COMPRADOR FINANCIA PRODUTOR
Aconteceu em 1997. Depois de oferecerem um curso de agricultura orgânica
no Ceará, o casal Nina e Richard Charity viu-se diante de um desafio.
Um agricultor pediu ajuda para converter seu pequeno pedaço de
terra para este método. Ele não tinha como viabilizar a
proposta. E quem compraria seus produtos?
"Na época conhecíamos duas organizações
cearenses que trabalhavam com agricultura orgânica, só
para exportação. Então lemos uma reportagem sobre
uma experiência de sucesso em outros países, Community
Supported Agriculture - que traduzimos como Agricultura Motivada pelo
Consumidor - onde consumidores patrocinam a produção,
pagando um fixo mensal em troca de uma cesta semanal de alimentos",
relata Nina.
Para desenvolver a proposta, nasceu a Associação para
o Desenvolvimento da Agricultura Orgânica (Adao).
QUALIDADE DE VIDA
"A atividade agrícola deve garantir qualidade de vida para quem
trabalha na terra", aposta Nina, fundadora da Adão, que participou
em 1997 dos cálculos de custos da produção orgânica.

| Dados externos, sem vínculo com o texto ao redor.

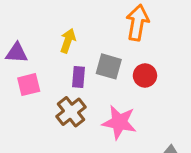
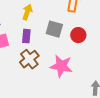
purple rectangle: (79, 77) -> (26, 36), moved

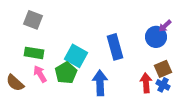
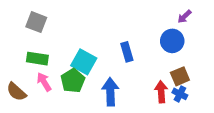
purple arrow: (165, 26) -> (184, 17), moved
blue rectangle: (115, 47) -> (127, 52), size x0.7

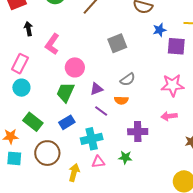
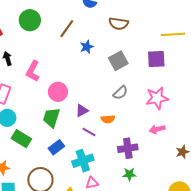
blue star: (160, 30) -> (87, 47), moved
gray square: (117, 43) -> (118, 61), moved
gray semicircle: (128, 79) -> (120, 93), moved
green rectangle: (33, 122) -> (21, 139), moved
green star: (125, 157) -> (129, 174), moved

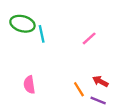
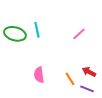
green ellipse: (22, 24) -> (15, 34), moved
pink semicircle: (29, 85) -> (39, 75), moved

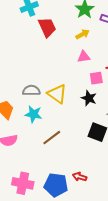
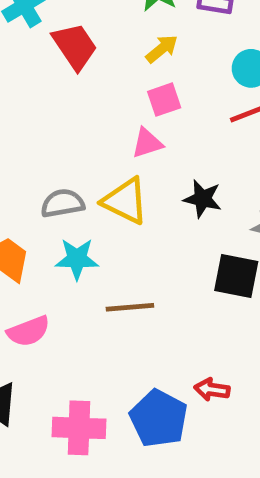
pink triangle: (84, 57) -> (147, 143), moved
pink square: (96, 78) -> (164, 100), moved
brown line: (52, 138) -> (130, 307), turned 42
blue pentagon: (56, 185) -> (159, 418), turned 30

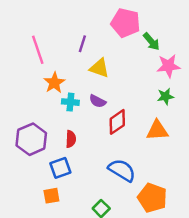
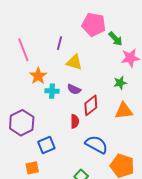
green star: (165, 96) -> (120, 83), moved
red semicircle: (71, 139) -> (75, 121), moved
orange square: (51, 196) -> (32, 168), moved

Eles incluíam a depreciação das máquinas,
despesas pessoais dos produtores e certificação orgânica
dos produtos.
"Concluímos que para cada propriedade agrícola deveria
haver pelo menos 45 famílias consumidoras. No começo,
só conseguimos 20, que toparam apoiar o produtor. Começamos
assim mesmo".
O sucesso foi tanto, que logo outros produtores e consumidores quiseram
aderir ao sistema. "Chegamos a 8 oito produtores, fornecendo para 450
famílias".
Só que havia falhas a corrigir. Por exemplo, as cestas semanais
eram muito grandes: famílias começaram a dividí-las
com mais gente, prejudicando a expansão do sistema. Além
disso, alguns agricultores tiveram dificuldade de adaptação
às exigências.
Nina relembra: "Após um ano, obtivemos a certificação
do Instituto Biodinâmico, um selo reconhecido internacionalmente.
Para recebê-lo, há detalhes obrigatórios que vão
além das normas relacionadas ao cultivo e colheita, como respeitar
um período de conversão de pelo menos 18 meses (3 anos,
quando o destino é a exportação), sem comercializar
o produto como orgânico. Além disso, os produtos devem
ser transportados em caixas especiais, com o nome do produtor, num veículo
que só carrega orgânicos. Nem todos se adaptam a tantas
regras".
Assim, a Adao chegou a 2001 com 350 associados, sendo 5 produtores.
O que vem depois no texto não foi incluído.